Hierarchical Clustering – Agglomerative vs Divisive Methods Explained in Machine Learning
Hierarchical Clustering – Agglomerative vs Divisive Methods Explained
Hierarchical clustering is an unsupervised learning method that builds a tree-like structure of clusters. Unlike K-Means, it does not require specifying the number of clusters in advance.
Instead, it creates a hierarchy of nested clusters that can be visualized using a dendrogram.
1. Core Idea of Hierarchical Clustering
Hierarchical clustering creates clusters by either:
- Starting with individual points and merging them (Agglomerative)
- Starting with one cluster and splitting it (Divisive)
The result is a hierarchical tree structure.

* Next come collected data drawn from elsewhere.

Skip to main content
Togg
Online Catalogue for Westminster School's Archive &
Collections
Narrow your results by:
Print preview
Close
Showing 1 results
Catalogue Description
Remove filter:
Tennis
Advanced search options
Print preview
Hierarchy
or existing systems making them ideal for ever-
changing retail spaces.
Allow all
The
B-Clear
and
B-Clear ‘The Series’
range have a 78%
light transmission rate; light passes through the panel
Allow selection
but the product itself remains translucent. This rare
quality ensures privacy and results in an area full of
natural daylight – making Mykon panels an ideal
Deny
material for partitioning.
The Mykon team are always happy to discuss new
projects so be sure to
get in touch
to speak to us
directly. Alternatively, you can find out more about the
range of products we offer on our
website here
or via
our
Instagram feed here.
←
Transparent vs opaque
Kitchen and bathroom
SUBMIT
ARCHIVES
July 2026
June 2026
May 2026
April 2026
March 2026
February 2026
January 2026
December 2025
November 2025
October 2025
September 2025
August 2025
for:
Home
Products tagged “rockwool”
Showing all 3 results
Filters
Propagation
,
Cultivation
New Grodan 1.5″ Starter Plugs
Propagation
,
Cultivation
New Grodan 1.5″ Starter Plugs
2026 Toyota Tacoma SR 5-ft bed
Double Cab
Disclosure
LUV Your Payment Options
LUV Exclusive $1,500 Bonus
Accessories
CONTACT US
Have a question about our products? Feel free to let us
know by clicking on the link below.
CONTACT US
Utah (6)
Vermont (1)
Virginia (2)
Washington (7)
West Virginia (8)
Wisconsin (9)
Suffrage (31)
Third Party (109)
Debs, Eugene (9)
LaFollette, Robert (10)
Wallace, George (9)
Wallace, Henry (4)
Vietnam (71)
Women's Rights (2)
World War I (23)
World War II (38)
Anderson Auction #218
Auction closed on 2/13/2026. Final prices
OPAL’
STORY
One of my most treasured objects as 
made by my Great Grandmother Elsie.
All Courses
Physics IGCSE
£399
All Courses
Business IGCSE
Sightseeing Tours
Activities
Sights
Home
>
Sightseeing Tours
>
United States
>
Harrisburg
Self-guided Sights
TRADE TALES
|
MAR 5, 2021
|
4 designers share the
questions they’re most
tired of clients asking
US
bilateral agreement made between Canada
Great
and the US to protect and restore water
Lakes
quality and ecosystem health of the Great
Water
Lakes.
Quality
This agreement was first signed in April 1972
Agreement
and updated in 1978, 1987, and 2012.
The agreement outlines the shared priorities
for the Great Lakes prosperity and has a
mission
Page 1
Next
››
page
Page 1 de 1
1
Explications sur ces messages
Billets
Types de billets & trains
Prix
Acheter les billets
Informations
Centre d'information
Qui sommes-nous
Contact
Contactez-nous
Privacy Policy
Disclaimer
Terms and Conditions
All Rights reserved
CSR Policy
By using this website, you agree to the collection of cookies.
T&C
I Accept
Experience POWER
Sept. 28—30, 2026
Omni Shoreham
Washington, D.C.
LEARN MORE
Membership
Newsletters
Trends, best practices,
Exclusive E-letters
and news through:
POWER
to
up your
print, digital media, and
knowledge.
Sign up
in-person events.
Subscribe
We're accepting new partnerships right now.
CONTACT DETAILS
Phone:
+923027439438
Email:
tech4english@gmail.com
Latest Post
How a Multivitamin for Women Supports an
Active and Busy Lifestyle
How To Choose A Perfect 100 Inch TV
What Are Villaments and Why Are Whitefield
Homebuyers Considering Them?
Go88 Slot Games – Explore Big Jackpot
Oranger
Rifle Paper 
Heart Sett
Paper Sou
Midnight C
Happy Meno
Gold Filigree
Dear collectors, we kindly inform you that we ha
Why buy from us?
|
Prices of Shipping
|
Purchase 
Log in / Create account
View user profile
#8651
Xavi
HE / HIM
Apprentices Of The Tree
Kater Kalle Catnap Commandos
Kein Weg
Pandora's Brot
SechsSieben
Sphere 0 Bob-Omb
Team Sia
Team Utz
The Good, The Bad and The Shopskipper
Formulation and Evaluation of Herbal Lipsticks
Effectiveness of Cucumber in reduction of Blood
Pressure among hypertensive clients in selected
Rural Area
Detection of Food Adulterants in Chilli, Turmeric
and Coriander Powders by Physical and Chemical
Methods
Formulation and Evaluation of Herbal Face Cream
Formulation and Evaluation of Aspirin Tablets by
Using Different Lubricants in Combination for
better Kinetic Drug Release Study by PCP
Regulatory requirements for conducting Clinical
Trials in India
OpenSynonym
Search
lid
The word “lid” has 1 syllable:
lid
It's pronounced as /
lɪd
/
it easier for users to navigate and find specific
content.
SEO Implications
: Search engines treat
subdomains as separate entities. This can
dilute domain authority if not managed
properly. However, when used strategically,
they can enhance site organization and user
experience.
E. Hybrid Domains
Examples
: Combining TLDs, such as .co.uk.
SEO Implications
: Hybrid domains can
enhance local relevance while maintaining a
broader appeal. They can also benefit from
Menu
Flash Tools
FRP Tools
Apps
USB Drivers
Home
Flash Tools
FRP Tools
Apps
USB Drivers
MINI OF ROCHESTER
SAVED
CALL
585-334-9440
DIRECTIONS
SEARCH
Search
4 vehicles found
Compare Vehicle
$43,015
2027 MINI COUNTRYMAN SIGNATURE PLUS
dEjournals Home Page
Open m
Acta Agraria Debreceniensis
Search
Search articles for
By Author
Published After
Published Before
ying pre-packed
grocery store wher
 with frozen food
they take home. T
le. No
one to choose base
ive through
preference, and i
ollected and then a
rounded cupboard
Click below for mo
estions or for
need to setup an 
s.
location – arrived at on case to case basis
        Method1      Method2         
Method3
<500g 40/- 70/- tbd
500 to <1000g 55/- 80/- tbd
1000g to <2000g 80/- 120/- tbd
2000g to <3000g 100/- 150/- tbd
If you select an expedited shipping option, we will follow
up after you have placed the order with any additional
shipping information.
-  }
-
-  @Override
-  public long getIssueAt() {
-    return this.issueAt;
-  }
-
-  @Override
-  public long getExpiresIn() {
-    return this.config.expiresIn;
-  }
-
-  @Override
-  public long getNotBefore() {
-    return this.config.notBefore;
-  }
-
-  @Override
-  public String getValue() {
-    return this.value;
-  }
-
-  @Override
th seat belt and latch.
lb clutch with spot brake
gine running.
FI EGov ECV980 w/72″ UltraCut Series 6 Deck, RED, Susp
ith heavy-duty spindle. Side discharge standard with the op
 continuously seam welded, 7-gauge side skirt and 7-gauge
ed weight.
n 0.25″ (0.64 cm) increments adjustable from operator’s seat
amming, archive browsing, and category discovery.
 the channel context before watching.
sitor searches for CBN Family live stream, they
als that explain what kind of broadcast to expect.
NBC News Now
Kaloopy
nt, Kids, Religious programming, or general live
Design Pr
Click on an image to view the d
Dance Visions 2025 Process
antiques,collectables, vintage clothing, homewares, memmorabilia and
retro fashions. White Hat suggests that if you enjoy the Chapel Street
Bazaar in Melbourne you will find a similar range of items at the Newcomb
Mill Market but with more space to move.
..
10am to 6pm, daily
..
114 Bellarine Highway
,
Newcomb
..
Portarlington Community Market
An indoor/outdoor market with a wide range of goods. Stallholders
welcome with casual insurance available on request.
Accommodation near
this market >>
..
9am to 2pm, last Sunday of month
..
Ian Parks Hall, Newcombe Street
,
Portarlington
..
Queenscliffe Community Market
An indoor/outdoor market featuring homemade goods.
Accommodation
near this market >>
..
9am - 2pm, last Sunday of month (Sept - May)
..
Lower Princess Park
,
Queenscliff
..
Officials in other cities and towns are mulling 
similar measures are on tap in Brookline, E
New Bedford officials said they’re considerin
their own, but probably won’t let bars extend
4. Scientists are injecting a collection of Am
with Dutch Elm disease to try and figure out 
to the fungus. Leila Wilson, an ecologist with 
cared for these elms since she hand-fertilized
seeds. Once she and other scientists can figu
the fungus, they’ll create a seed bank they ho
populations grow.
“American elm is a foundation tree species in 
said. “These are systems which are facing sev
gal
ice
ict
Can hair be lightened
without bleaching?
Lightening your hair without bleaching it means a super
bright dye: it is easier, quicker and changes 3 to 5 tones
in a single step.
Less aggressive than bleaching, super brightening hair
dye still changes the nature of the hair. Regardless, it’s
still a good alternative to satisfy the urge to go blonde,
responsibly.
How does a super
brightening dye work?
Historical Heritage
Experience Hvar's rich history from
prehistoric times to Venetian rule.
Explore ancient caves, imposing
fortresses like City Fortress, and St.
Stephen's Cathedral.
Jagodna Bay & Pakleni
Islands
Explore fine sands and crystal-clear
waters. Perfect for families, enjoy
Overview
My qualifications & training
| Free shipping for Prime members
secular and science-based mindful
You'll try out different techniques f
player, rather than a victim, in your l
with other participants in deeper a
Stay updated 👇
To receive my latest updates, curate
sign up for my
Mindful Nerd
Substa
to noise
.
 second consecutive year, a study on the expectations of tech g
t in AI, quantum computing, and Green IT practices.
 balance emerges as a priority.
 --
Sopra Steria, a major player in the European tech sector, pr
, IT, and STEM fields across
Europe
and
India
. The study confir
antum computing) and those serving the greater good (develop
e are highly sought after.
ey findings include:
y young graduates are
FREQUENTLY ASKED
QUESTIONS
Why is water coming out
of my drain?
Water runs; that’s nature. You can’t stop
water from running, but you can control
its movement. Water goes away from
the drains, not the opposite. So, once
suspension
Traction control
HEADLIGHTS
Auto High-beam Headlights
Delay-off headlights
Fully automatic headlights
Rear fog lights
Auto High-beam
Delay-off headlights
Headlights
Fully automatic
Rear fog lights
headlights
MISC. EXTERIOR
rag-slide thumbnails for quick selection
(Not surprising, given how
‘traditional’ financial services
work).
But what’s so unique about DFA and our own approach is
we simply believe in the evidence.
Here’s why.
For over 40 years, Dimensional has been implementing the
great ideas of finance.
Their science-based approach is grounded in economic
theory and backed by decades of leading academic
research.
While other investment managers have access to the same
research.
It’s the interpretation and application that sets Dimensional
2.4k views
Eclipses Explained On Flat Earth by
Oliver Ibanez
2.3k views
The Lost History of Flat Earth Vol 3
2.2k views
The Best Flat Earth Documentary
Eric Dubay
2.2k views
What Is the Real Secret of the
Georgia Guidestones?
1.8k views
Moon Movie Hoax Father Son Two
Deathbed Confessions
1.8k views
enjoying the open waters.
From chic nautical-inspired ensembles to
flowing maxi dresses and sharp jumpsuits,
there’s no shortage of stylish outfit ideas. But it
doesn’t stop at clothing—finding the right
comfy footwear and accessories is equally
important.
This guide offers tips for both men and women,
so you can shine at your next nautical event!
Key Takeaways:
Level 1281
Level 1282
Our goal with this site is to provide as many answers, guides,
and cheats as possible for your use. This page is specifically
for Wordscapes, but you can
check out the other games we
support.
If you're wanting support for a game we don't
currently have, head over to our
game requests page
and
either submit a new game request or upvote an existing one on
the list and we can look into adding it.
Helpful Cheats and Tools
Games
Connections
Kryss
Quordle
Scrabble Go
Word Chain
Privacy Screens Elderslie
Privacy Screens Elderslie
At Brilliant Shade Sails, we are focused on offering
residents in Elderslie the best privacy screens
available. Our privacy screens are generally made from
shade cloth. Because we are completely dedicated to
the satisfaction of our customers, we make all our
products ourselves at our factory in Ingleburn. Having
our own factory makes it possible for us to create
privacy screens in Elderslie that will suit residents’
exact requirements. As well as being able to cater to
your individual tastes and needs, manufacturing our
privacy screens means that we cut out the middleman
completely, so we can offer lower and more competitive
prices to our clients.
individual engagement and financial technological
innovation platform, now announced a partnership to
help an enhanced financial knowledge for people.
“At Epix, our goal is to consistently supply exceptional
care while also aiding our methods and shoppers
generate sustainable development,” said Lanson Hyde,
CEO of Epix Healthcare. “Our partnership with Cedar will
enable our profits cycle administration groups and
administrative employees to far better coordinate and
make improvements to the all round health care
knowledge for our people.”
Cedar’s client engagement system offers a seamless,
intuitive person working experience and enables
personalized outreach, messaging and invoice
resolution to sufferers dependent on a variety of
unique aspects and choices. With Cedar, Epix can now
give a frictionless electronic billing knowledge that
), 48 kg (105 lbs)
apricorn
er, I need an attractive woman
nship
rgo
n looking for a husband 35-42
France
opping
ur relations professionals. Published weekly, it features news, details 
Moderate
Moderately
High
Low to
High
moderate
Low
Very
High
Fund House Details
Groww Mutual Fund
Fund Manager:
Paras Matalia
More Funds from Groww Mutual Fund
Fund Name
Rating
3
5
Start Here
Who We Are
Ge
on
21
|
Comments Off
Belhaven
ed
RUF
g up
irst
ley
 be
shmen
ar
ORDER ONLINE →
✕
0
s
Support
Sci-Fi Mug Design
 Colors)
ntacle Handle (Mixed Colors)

2. Agglomerative Clustering (Bottom-Up)
Agglomerative clustering begins with each data point as its own cluster.
Process:
1. Start with N clusters (each point) 2. Compute distance between clusters 3. Merge closest two clusters 4. Repeat until one cluster remains
This is the most commonly used hierarchical approach.
3. Divisive Clustering (Top-Down)
Divisive clustering starts with all points in one cluster.
Process:
1. Start with single cluster 2. Split cluster into two 3. Recursively split sub-clusters
Divisive methods are computationally expensive and less commonly used.
4. Distance Between Clusters (Linkage Criteria)
Key challenge: defining distance between clusters.
Single Linkage
Distance between closest points of two clusters.
Complete Linkage
Distance between farthest points.
Average Linkage
Average distance between all points.
Ward’s Method
Minimizes increase in variance when merging clusters.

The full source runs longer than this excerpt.